Math is hard

I’ve been crunching some numbers, and I think the information is starting to add up.
Don’t want to go into too many personal details–I recognize that my brother may someday read this and will use his ick-out face as a barometer for how much information to share.

The calculations on the due date calculators are a bit fuzzy. They say: Tell us the date of your last period AND/OR the day that you conceived (if you know, but most people don’t), and we can roughly estimate about when you might have the baby, although only 5% of women actually deliver on their due date.

And my calculations are a bit fuzzier than most. I had an IUD implanted in March 2011–I’ve gone on the record, in a national way, about why this decision was right for me–and I was one of the lucky users that didn’t have a period, ever. So when I have to plug a number into a calculator about my “last period,” technically that makes me about 150 weeks pregnant.

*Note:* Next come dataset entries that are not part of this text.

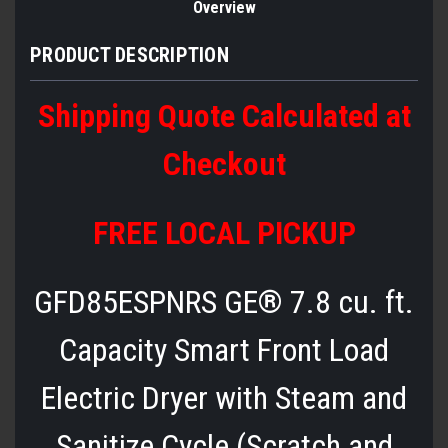
Overview
PRODUCT DESCRIPTION
Shipping Quote Calculated at
Checkout
FREE LOCAL PICKUP
GFD85ESPNRS GE® 7.8 cu. ft.
Capacity Smart Front Load
Electric Dryer with Steam and
Sanitize Cycle (Scratch and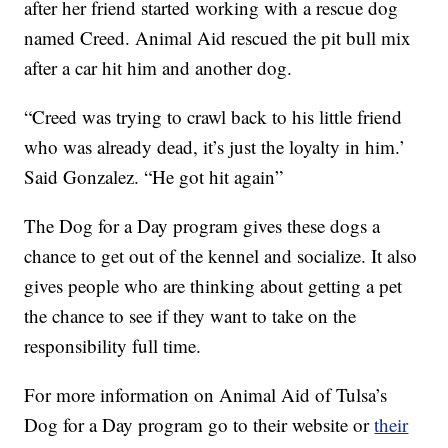
after her friend started working with a rescue dog
named Creed. Animal Aid rescued the pit bull mix
after a car hit him and another dog.
“Creed was trying to crawl back to his little friend
who was already dead, it’s just the loyalty in him.’
Said Gonzalez. “He got hit again”
The Dog for a Day program gives these dogs a
chance to get out of the kennel and socialize. It also
gives people who are thinking about getting a pet
the chance to see if they want to take on the
responsibility full time.
For more information on Animal Aid of Tulsa’s
Dog for a Day program go to their website or
their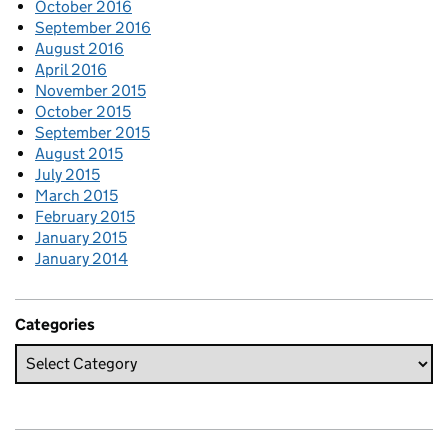
October 2016
September 2016
August 2016
April 2016
November 2015
October 2015
September 2015
August 2015
July 2015
March 2015
February 2015
January 2015
January 2014
Categories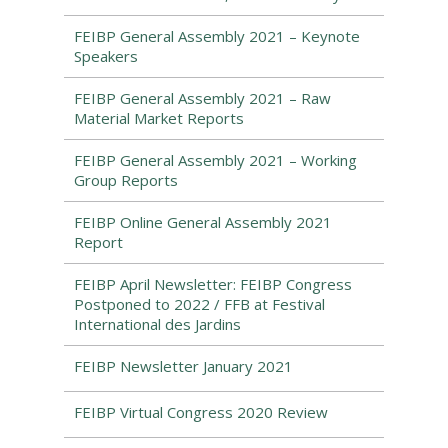
FEIBP General Assembly 2021 – Keynote
Speakers
FEIBP General Assembly 2021 – Raw
Material Market Reports
FEIBP General Assembly 2021 – Working
Group Reports
FEIBP Online General Assembly 2021
Report
FEIBP April Newsletter: FEIBP Congress
Postponed to 2022 / FFB at Festival
International des Jardins
FEIBP Newsletter January 2021
FEIBP Virtual Congress 2020 Review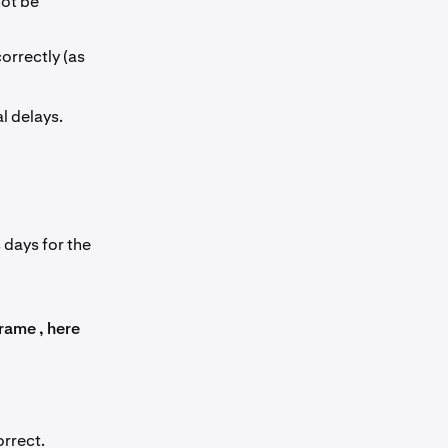
not be
orrectly (as
l delays.
 days for the
rame , here
rrect.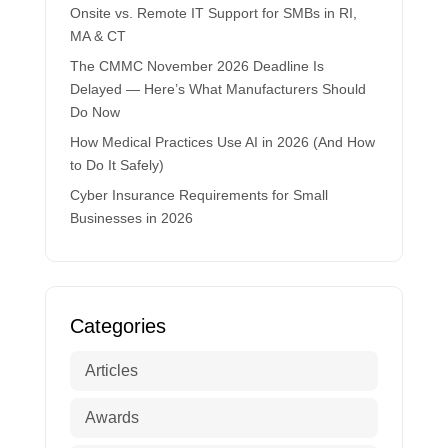
Onsite vs. Remote IT Support for SMBs in RI,
MA & CT
The CMMC November 2026 Deadline Is
Delayed — Here’s What Manufacturers Should
Do Now
How Medical Practices Use AI in 2026 (And How
to Do It Safely)
Cyber Insurance Requirements for Small
Businesses in 2026
Categories
Articles
Awards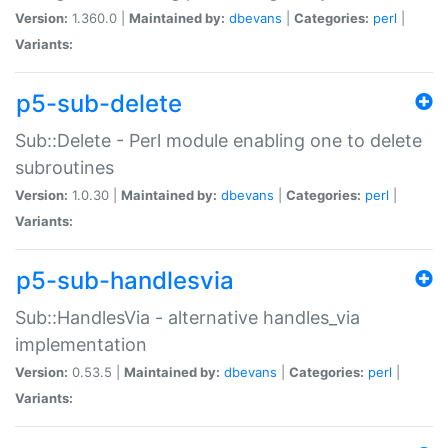
Version:
1.360.0 |
Maintained by:
dbevans
|
Categories:
perl
|
Variants:
p5-sub-delete
Sub::Delete - Perl module enabling one to delete
subroutines
Version:
1.0.30 |
Maintained by:
dbevans
|
Categories:
perl
|
Variants:
p5-sub-handlesvia
Sub::HandlesVia - alternative handles_via
implementation
Version:
0.53.5 |
Maintained by:
dbevans
|
Categories:
perl
|
Variants: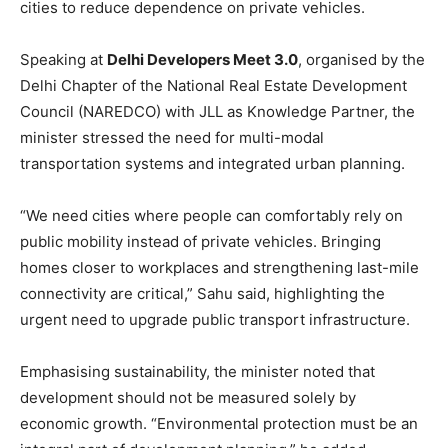
cities to reduce dependence on private vehicles.
Speaking at
Delhi Developers Meet 3.0
, organised by the
Delhi Chapter of the National Real Estate Development
Council (NAREDCO) with JLL as Knowledge Partner, the
minister stressed the need for multi-modal
transportation systems and integrated urban planning.
“We need cities where people can comfortably rely on
public mobility instead of private vehicles. Bringing
homes closer to workplaces and strengthening last-mile
connectivity are critical,” Sahu said, highlighting the
urgent need to upgrade public transport infrastructure.
Emphasising sustainability, the minister noted that
development should not be measured solely by
economic growth. “Environmental protection must be an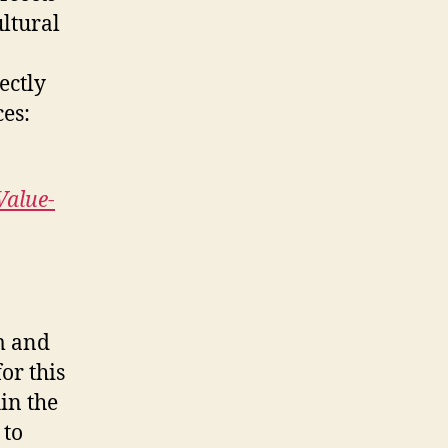
ultural
ectly
ces:
Value-
sm and
or this
in the
 to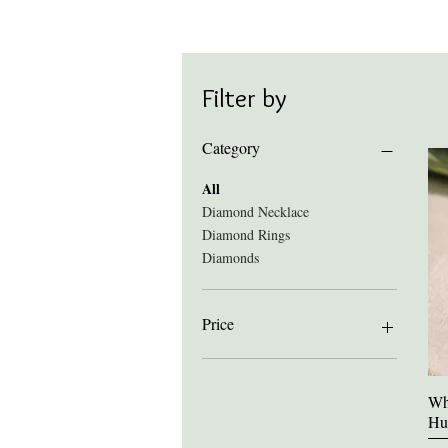
Filter by
Category
All
Diamond Necklace
Diamond Rings
Diamonds
Price
£163
£2,741
Wh
Hu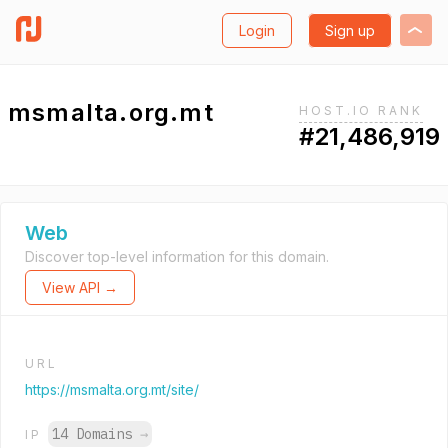
Login
Sign up
msmalta.org.mt
HOST.IO RANK
#21,486,919
Web
Discover top-level information for this domain.
View API →
URL
https://msmalta.org.mt/site/
14 Domains
→
IP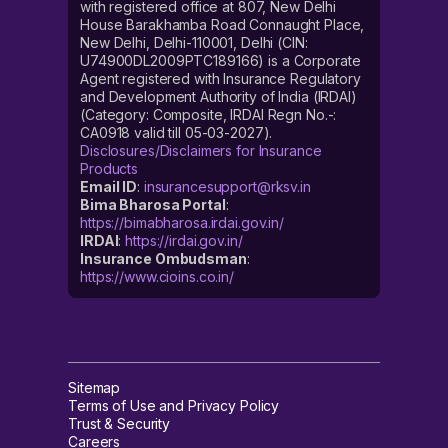
with registered office at 807, New Delhi
House Barakhamba Road Connaught Place,
New Delhi, Delhi-110001, Delhi (CIN:
U74900DL2009PTC189166) is a Corporate
Agent registered with Insurance Regulatory
and Development Authority of India (IRDAI)
(Category: Composite, IRDAI Regn No.-:
CA0918 valid till 05-03-2027).
Disclosures/Disclaimers for Insurance
Products
Email ID
:
insurancesupport@rksv.in
Bima Bharosa Portal
:
https://bimabharosa.irdai.gov.in/
IRDAI
:
https://irdai.gov.in/
Insurance Ombudsman
:
https://www.cioins.co.in/
Sitemap
Terms of Use and Privacy Policy
Trust & Security
Careers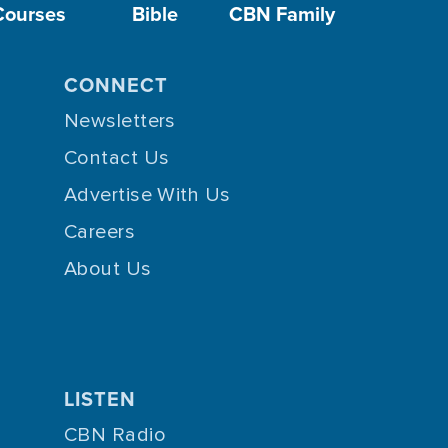
Courses
Bible
CBN Family
CONNECT
Newsletters
Contact Us
Advertise With Us
Careers
About Us
LISTEN
CBN Radio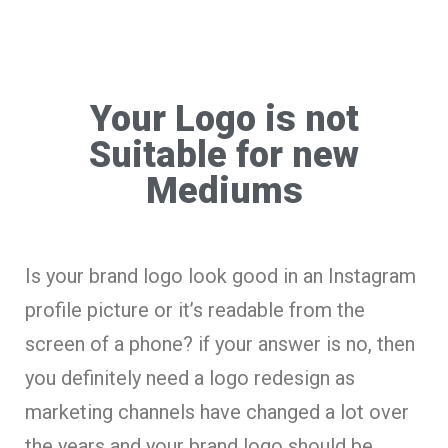
Your Logo is not
Suitable for new
Mediums
Is your brand logo look good in an Instagram
profile picture or it’s readable from the
screen of a phone? if your answer is no, then
you definitely need a logo redesign as
marketing channels have changed a lot over
the years and your brand logo should be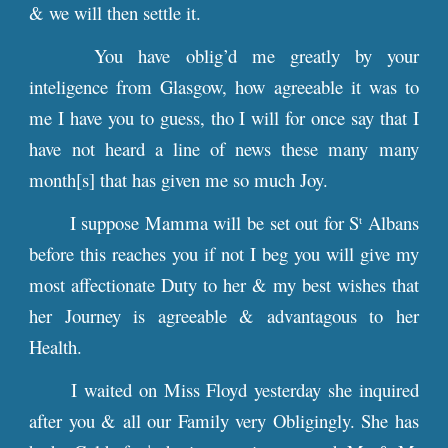
& we will then settle it.
You have oblig’d me greatly by your
inteligence from Glasgow, how agreeable it was to
me I have you to guess, tho I will for once say that I
have not heard a line of news these many many
month[s] that has given me so much Joy.
I suppose Mamma will be set out for S
Albans
t
before this reaches you if not I beg you will give my
most affectionate Duty to her & my best wishes that
her Journey is agreeable & advantagous to her
Health.
I waited on Miss Floyd yesterday she inquired
after you & all our Family very Obligingly. She has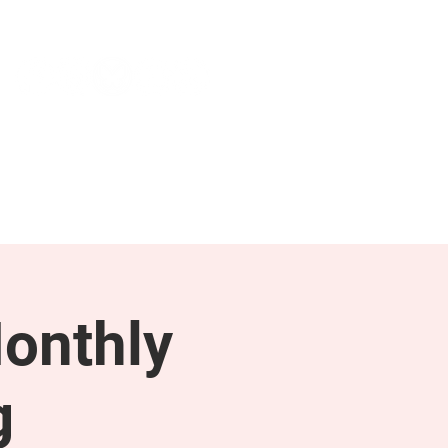
NEWS & PRESS
RESOURCES
onthly
g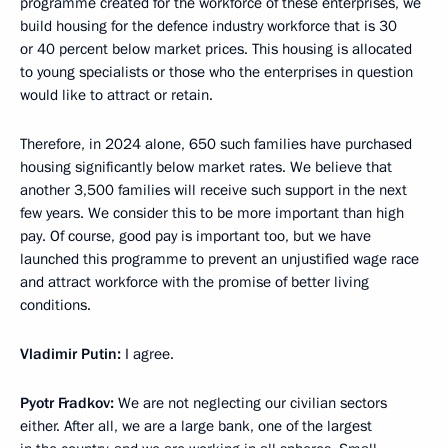
programme created for the workforce of these enterprises, we
build housing for the defence industry workforce that is 30
or 40 percent below market prices. This housing is allocated
to young specialists or those who the enterprises in question
would like to attract or retain.
Therefore, in 2024 alone, 650 such families have purchased
housing significantly below market rates. We believe that
another 3,500 families will receive such support in the next
few years. We consider this to be more important than high
pay. Of course, good pay is important too, but we have
launched this programme to prevent an unjustified wage race
and attract workforce with the promise of better living
conditions.
Vladimir Putin:
I agree.
Pyotr Fradkov:
We are not neglecting our civilian sectors
either. After all, we are a large bank, one of the largest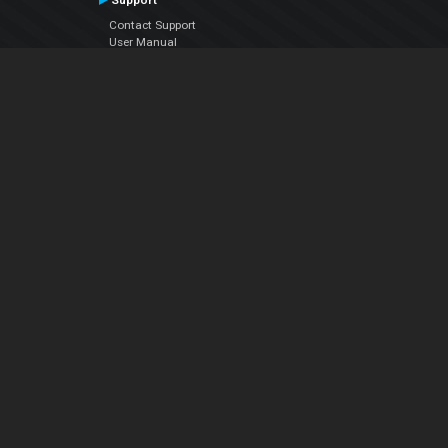
Support
Contact Support
User Manual
VDJPedia (Wiki)
Articles
Forums
Company
About Us
Contact Us
Privacy Policy
EULA
Follow Us
Facebook
YouTube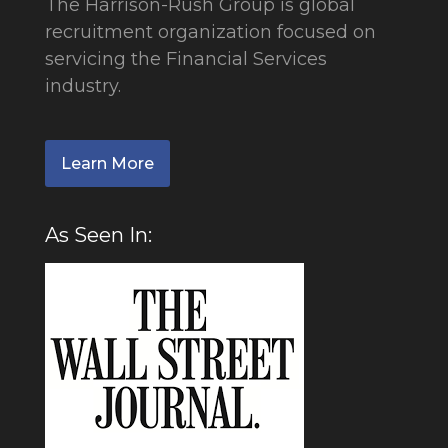
The Harrison-Rush Group is global
recruitment organization focused on
servicing the Financial Services
industry.
Learn More
As Seen In: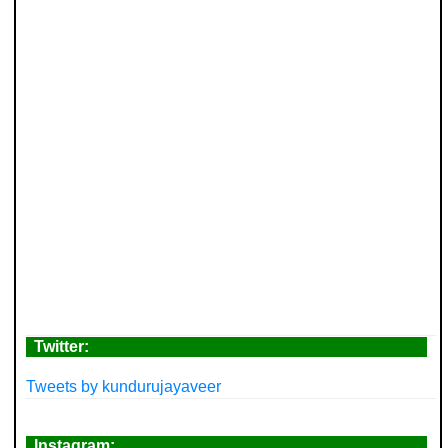
Twitter:
Tweets by kundurujayaveer
Instagram: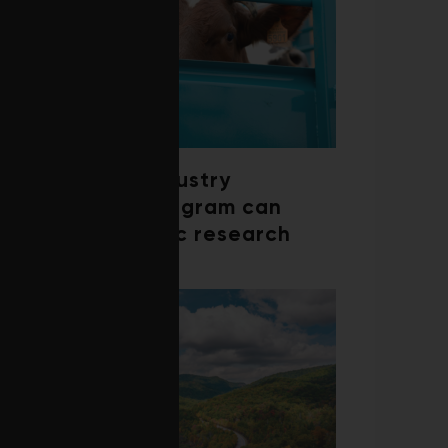
How a beef industry
mentorship program can
shape scientific research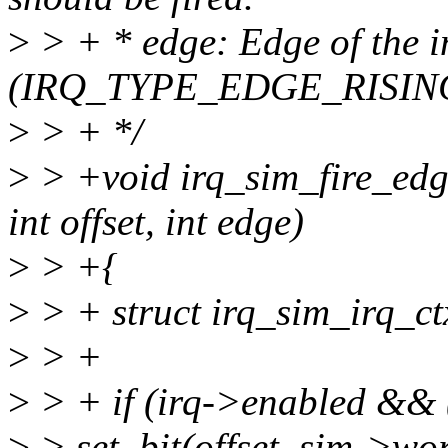
>
> + * edge: Edge of the i
(IRQ_TYPE_EDGE_RISING
>
> + */
>
> +void irq_sim_fire_edge
int offset, int edge)
>
> +{
>
> + struct irq_sim_irq_ct
>
> +
>
> + if (irq->enabled && 
>
> set_bit(offset, sim->wo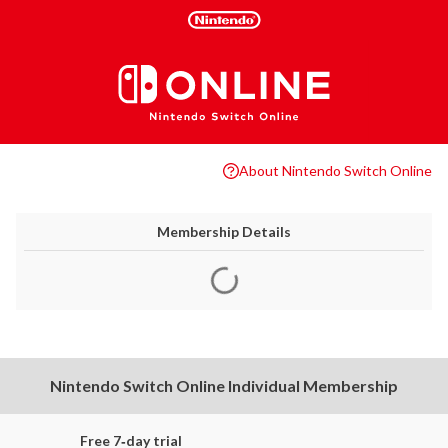
About Nintendo Switch Online
Membership Details
Nintendo Switch Online Individual Membership
Free 7‑day trial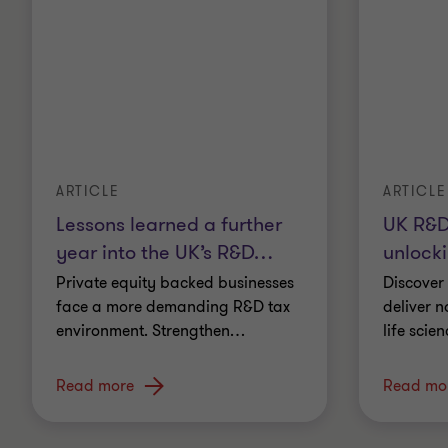
ARTICLE
ARTICLE
Lessons learned a further
UK R&D
year into the UK’s R&D
…
unlocki
Private equity backed businesses
Discover
face a more demanding R&D tax
deliver n
environment. Strengthen
…
life scie
Read more
Read mo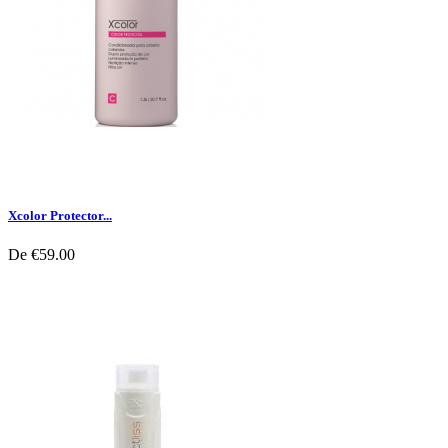
Xcolor Protector...
De
€59.00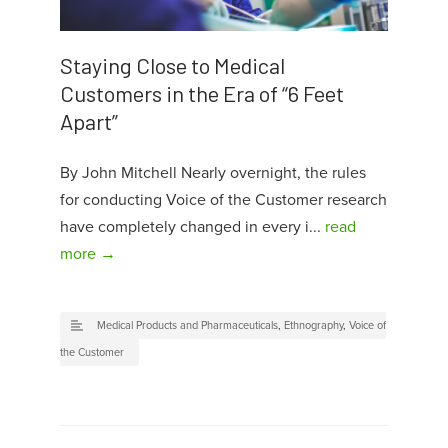
Staying Close to Medical
Customers in the Era of “6 Feet
Apart”
By John Mitchell Nearly overnight, the rules
for conducting Voice of the Customer research
have completely changed in every i...
read
more →
Medical Products and Pharmaceuticals
,
Ethnography
,
Voice of
the Customer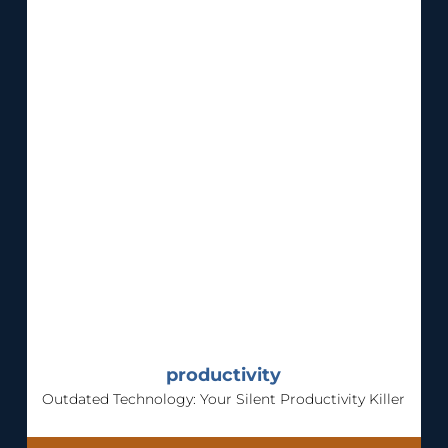
productivity
Outdated Technology: Your Silent Productivity Killer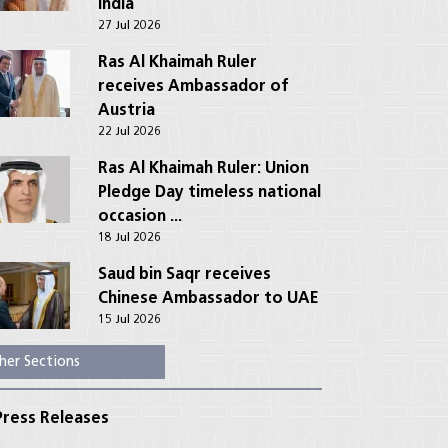
India
27 Jul 2026
Ras Al Khaimah Ruler
receives Ambassador of
Austria
22 Jul 2026
Ras Al Khaimah Ruler: Union
Pledge Day timeless national
occasion ...
18 Jul 2026
Saud bin Saqr receives
Chinese Ambassador to UAE
15 Jul 2026
her Sections
ress Releases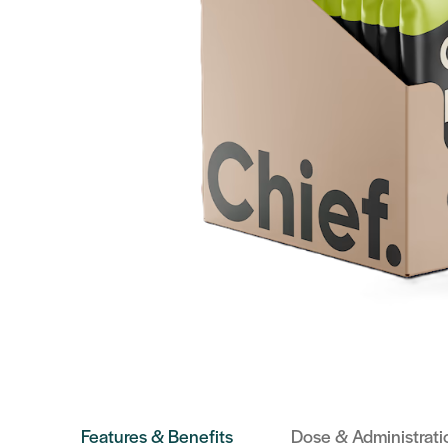
Features & Benefits
Dose & Administrati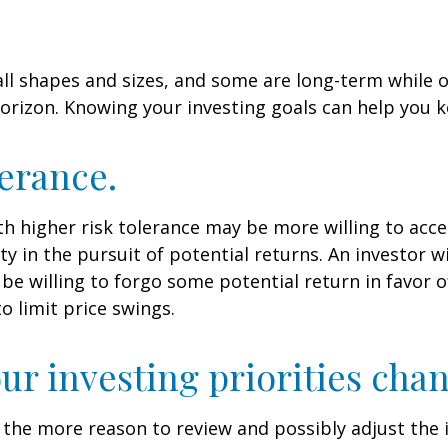
ll shapes and sizes, and some are long-term while 
orizon. Knowing your investing goals can help you k
lerance.
th higher risk tolerance may be more willing to acc
ty in the pursuit of potential returns. An investor w
be willing to forgo some potential return in favor 
o limit price swings.
ur investing priorities cha
 all the more reason to review and possibly adjust th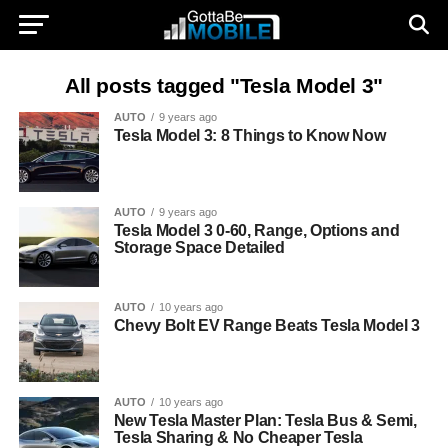
All posts tagged "Tesla Model 3"
AUTO
9 years ago
Tesla Model 3: 8 Things to Know Now
AUTO
9 years ago
Tesla Model 3 0-60, Range, Options and
Storage Space Detailed
AUTO
10 years ago
Chevy Bolt EV Range Beats Tesla Model 3
AUTO
10 years ago
New Tesla Master Plan: Tesla Bus & Semi,
Tesla Sharing & No Cheaper Tesla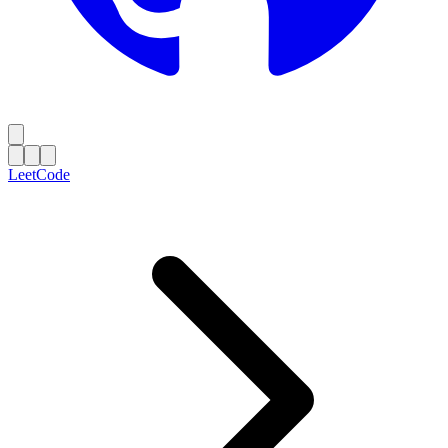
LeetCode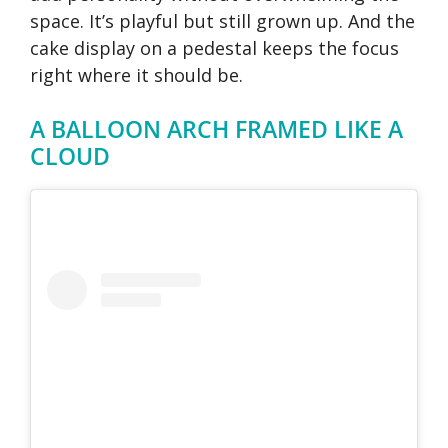
space. It’s playful but still grown up. And the
cake display on a pedestal keeps the focus
right where it should be.
A BALLOON ARCH FRAMED LIKE A
CLOUD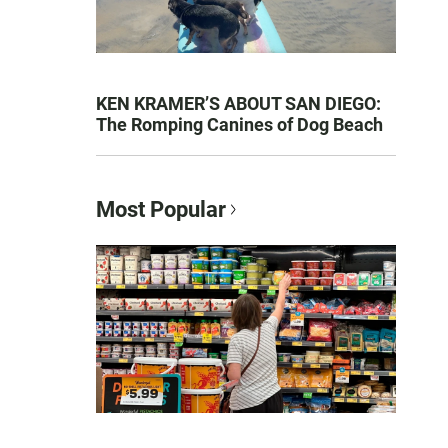
KEN KRAMER’S ABOUT SAN DIEGO:
The Romping Canines of Dog Beach
Most Popular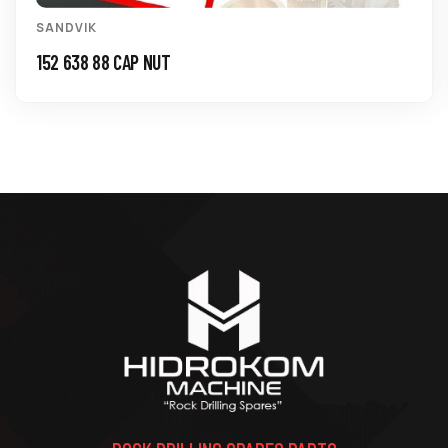
SANDVIK
152 638 88 CAP NUT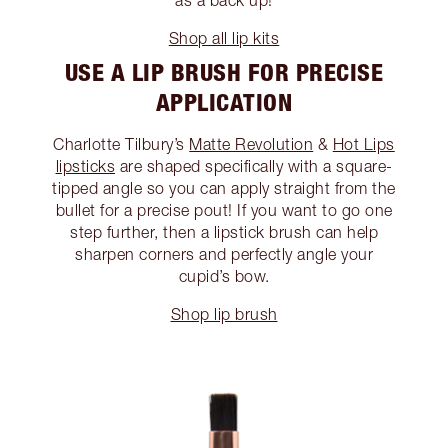
as a back up!
Shop all lip kits
USE A LIP BRUSH FOR PRECISE
APPLICATION
Charlotte Tilbury’s
Matte Revolution
&
Hot Lips
lipsticks
are shaped specifically with a square-
tipped angle so you can apply straight from the
bullet for a precise pout! If you want to go one
step further, then a lipstick brush can help
sharpen corners and perfectly angle your
cupid’s bow.
Shop lip brush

That puts me squarely in my 12th trimester. No kidding I have so many cavities.

So I gauged my due date based on the date that the IUD was pulled (the earliest I could possibly have gotten pregnant), combined with possibly dates of conception, layered upon when symptoms should be appearing. I can say with 68% certainty that I might be in about my 5th week. Probably.

That computes to a due date in mid-November. Cool, we can still go to all the summer weddings! But bummer, I’ll feel trapped inside with a screaming baby next winter, itching to get some sunshine but scared of slipping on the ice-sheet that is our front walkway. (The ice is an object of fear already, in this early stage of pregnancy, given that we are currently living through the Winter That Will Not End. Hello, Albany, it’s March … can we stop with the Winter Weather Advisories? Please?) But cool, I get to wear cute sundresses while I’m in the “I’m so cute, look at my bump, I feel great” trimester before I get to the fall outfits of leggings, oversized sweaters that still don’t cover my giant belly, and muu-muus in the “I’m a whale, get out of my way before I eat you, also do you shoes even match?” trimester. But bummer, I have to go through the whale phase eventually.

Obviously there are a lot of emotions around this major life event … most importantly, if my already-size-11 feet get any bigger, will I ever find shoes in stores that fit?